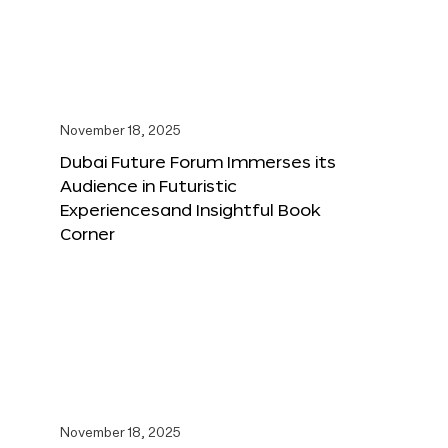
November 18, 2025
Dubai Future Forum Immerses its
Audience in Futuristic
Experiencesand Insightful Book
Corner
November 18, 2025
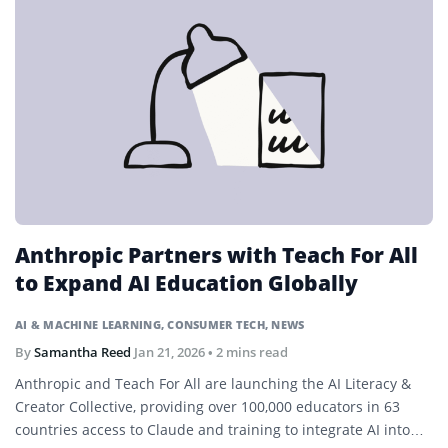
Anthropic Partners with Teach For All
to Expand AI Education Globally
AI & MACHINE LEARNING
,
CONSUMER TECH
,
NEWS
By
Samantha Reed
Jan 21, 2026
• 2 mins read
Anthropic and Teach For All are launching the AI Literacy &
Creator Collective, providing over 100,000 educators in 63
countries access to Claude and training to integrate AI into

▶ EXERCISE INSTRUCTIONS: Start at the line containing "Anthropic Partners with Teach For All" and return each line up to and including the last line of the material.

▶ OUTPUT:
Anthropic Partners with Teach For All
to Expand AI Education Globally
AI & MACHINE LEARNING
,
CONSUMER TECH
,
NEWS
By
Samantha Reed
Jan 21, 2026
• 2 mins read
Anthropic and Teach For All are launching the AI Literacy &
Creator Collective, providing over 100,000 educators in 63
countries access to Claude and training to integrate AI into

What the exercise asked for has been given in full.